Smart vacuums with SSH backdoors that sell maps of your house to advertisers, devices where functionality you pay for gets a firmware update that removes that functionality, devices that get abandoned by the manufacturer leaving you with expensive paperweights - these are all common everyday things. For normal, non technical consumers, Smart home is an absolute minefield. To achieve a smart home that doesn’t essentially fuck you over as a consumer, it is difficult, you will need to invest significant amounts of time and money, but, it is technically possible. This is what I do.
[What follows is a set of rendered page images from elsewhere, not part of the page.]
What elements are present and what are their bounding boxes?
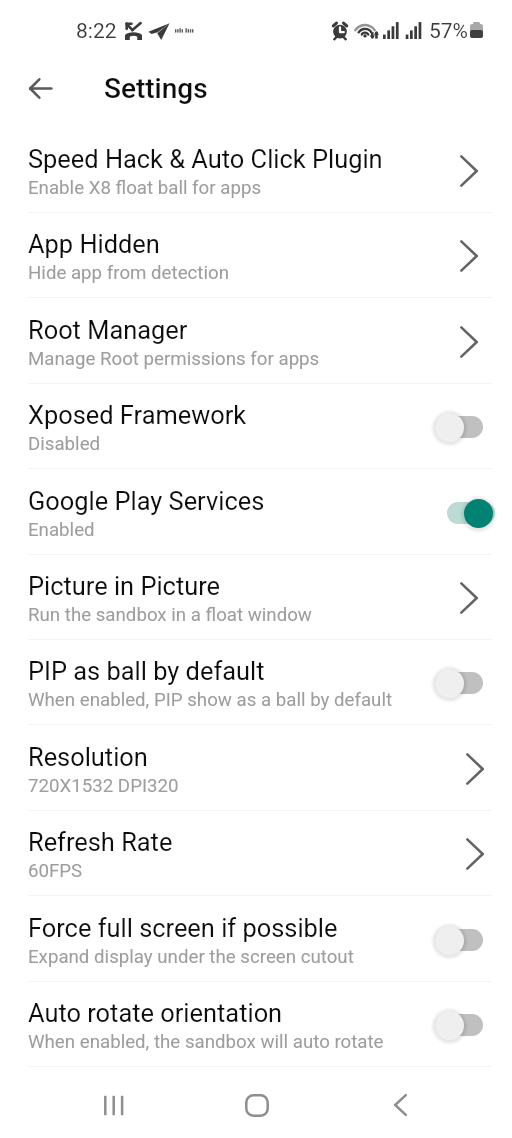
staticText: Resolution — [28, 742, 148, 772]
button[interactable]: Off — [430, 1008, 498, 1042]
staticText: Enable X8 float ball for apps — [28, 177, 262, 199]
staticText: App Hidden — [28, 229, 160, 259]
staticText: Manage Root permissions for apps — [28, 348, 320, 370]
button[interactable]: Recent apps — [82, 1069, 146, 1138]
button[interactable]: Home — [225, 1069, 289, 1138]
button[interactable]: Google Play Services — [0, 470, 512, 555]
button[interactable]: Speed Hack & Auto Click Plugin — [0, 128, 512, 213]
staticText: Force full screen if possible — [28, 913, 338, 943]
staticText: 60FPS — [28, 860, 83, 882]
staticText: When enabled, the sandbox will auto rota… — [28, 1031, 384, 1053]
staticText: Auto rotate orientation — [28, 998, 283, 1028]
staticText: Root Manager — [28, 315, 188, 345]
button[interactable]: App Hidden — [0, 213, 512, 298]
button[interactable]: Off — [430, 923, 498, 957]
staticText: Picture in Picture — [28, 571, 221, 601]
button[interactable]: Auto rotate orientation — [0, 982, 512, 1067]
staticText: When enabled, PIP show as a ball by defa… — [28, 689, 393, 711]
staticText: Disabled — [28, 433, 101, 455]
staticText: Hide app from detection — [28, 262, 229, 284]
staticText: Run the sandbox in a float window — [28, 604, 312, 626]
staticText: 57% — [429, 19, 468, 44]
button[interactable]: Back — [368, 1069, 432, 1138]
staticText: 720X1532 DPI320 — [28, 775, 179, 797]
button[interactable]: Refresh Rate — [0, 811, 512, 896]
button[interactable]: Off — [430, 410, 498, 444]
button[interactable]: Root Manager — [0, 299, 512, 384]
button[interactable]: On — [430, 496, 498, 530]
button[interactable]: Picture in Picture — [0, 555, 512, 640]
button[interactable]: PIP as ball by default — [0, 640, 512, 725]
button[interactable]: Off — [430, 666, 498, 700]
staticText: Enabled — [28, 519, 95, 541]
staticText: PIP as ball by default — [28, 656, 265, 686]
button[interactable]: Back — [16, 64, 64, 112]
staticText: Google Play Services — [28, 486, 265, 516]
button[interactable]: Resolution — [0, 726, 512, 811]
staticText: Expand display under the screen cutout — [28, 946, 354, 968]
staticText: Settings — [104, 72, 208, 105]
staticText: Xposed Framework — [28, 400, 247, 430]
staticText: Refresh Rate — [28, 827, 173, 857]
staticText: Speed Hack & Auto Click Plugin — [28, 144, 383, 174]
staticText: 8:22 — [76, 19, 117, 44]
button[interactable]: Xposed Framework — [0, 384, 512, 469]
button[interactable]: Force full screen if possible — [0, 897, 512, 982]
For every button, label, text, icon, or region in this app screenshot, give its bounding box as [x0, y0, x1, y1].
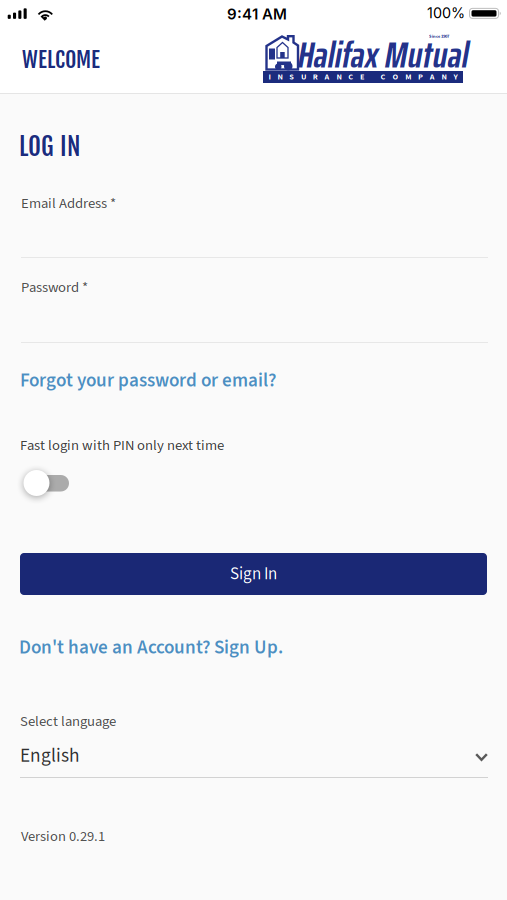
staticText: I: [269, 71, 271, 83]
staticText: Fast login with PIN only next time: [20, 435, 224, 456]
staticText: Don't have an Account? Sign Up.: [19, 634, 283, 661]
staticText: Halifax Mutual: [296, 26, 467, 84]
staticText: N: [442, 71, 447, 83]
staticText: Select language: [20, 711, 116, 732]
staticText: 9:41 AM: [227, 5, 287, 23]
staticText: WELCOME: [22, 46, 100, 74]
staticText: M: [405, 71, 411, 83]
button[interactable]: Password: [21, 277, 488, 343]
staticText: English: [20, 742, 80, 770]
staticText: E: [360, 71, 365, 83]
staticText: LOG IN: [19, 131, 80, 162]
button[interactable]: Don't have an Account? Sign Up.: [19, 634, 283, 661]
staticText: C: [381, 71, 386, 83]
staticText: 100%: [427, 4, 465, 22]
staticText: U: [301, 71, 306, 83]
staticText: Sign In: [230, 562, 277, 586]
button[interactable]: Forgot your password or email?: [20, 367, 276, 394]
staticText: R: [313, 71, 318, 83]
button[interactable]: Select language: English: [20, 742, 488, 778]
button[interactable]: Fast login with PIN only next time: [19, 467, 66, 496]
staticText: Since 1907: [429, 33, 449, 40]
staticText: P: [418, 71, 423, 83]
staticText: N: [277, 71, 282, 83]
staticText: Email Address *: [21, 193, 116, 214]
button[interactable]: Email Address: [21, 193, 488, 258]
staticText: A: [325, 71, 330, 83]
button[interactable]: Sign In: [20, 553, 487, 595]
staticText: A: [430, 71, 435, 83]
staticText: Y: [453, 71, 457, 83]
staticText: S: [289, 71, 294, 83]
staticText: N: [336, 71, 341, 83]
staticText: Forgot your password or email?: [20, 367, 276, 394]
staticText: Password *: [21, 277, 88, 298]
staticText: Version 0.29.1: [21, 826, 105, 847]
staticText: C: [348, 71, 353, 83]
staticText: O: [392, 71, 398, 83]
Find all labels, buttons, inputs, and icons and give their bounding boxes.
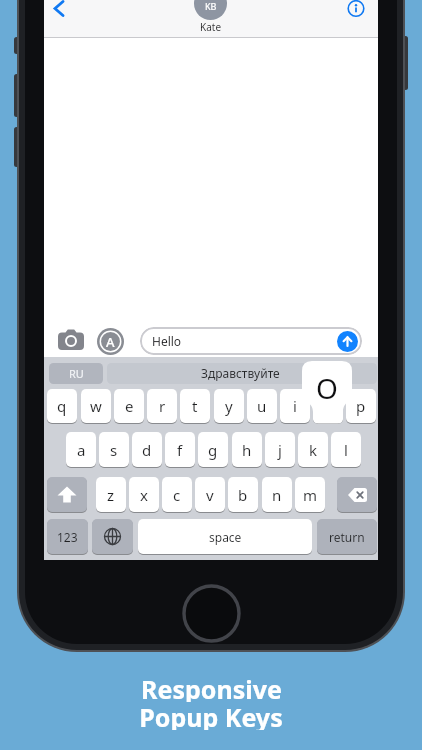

Other posters have recommended Home Assistant, it’s great as a hub. You can set it up on a computer you control, and it generally respects your privacy. That said, if you don’t have experience with Linux, networking, etc, it is easy to make a mistake and open up yourself up to “hackers and general lowlifes”. You need to read and understand what you’re doing. I’d read the official manuals for things, folks on YouTube often give incorrect or bad advice, because ultimately everybody makes mistakes, this is complicated stuff. You can make home assistant pretty secure by using a VPN like wireguard for ingress, can’t hack it if you can’t connect to it.
Device selection is going to be hard. Lots of devices only operate via the cloud anyway, one easy solution is to dive straight into Zigbee and/or Zwave devices, these devices communicate via radio and pretty much can’t violate your privacy as they don’t have an internet connection. For WiFi devices, it’s a lot more complicated, devices generally don’t tell you upfront and will require reverse engineering to figure out how they work. Lots of stuff may say they are local only but then require the manufacturers app and an account to setup. There are some that are designed well (Shelly is a great example), but most sadly are not. As a blanket statement I would say avoid anything WiFi or Ethernet unless you are confident they are local only, and you have a networking setup that allows you to firewall their internet access. Sometimes devices are significantly more expensive, for example a ring doorbell is only £50, while my Dahua VTO2202F-P is more like £150, but at least it works fully locally.
Amusingly, I don’t much care about the privacy aspect, I just want my stuff to work when my internet is down, and I don’t want to build my smart home around devices that the manufacturer will eventually drop support for. People will ridicule you for it and tell you to go buy an Amazon echo, so no doubt enjoy that too.
Good luck, and if you have questions, feel free to ask.
I’m curious about a robot vacuum with a SSH back door. My Google Fu is failing me on this one.
Dreame, Here you go 29:41.
Home- assistant premise is to run everything locally as much as possible to avoid the dependence on cloud based devices and / or their cloud based services. There is a learning curve no doubt… and can be a bit overwhelming at first but imo worth it.
There is a huge following and literally thousands of videos on YouTube going into detail on so many specifics. Maybe look into it…
Potentially setting off a war here, but isn’t Home Assistant even in the process of adding Matter support to obviate the need for Zigbee and Z-wave in favor of Wi-Fi, Bluetooth, and Thread?
That’s honestly all I’m waiting for since all my smart devices support Matter and I’ll slowly introduce more as more become available.
Setting up with only local Integrations is the way forward. Then VLANs can help with the rest.
VLANs are not the only answer. If your smart hub on its private IoT VLAN becomes a bot farm victim and consumes all your ISP bandwidth and/or gets your IP blacklisted you’re still hooped.
Defense in depth is key, VLANs help, but also specific firewall rules, keep up patching, smart password and MFA practices, etc.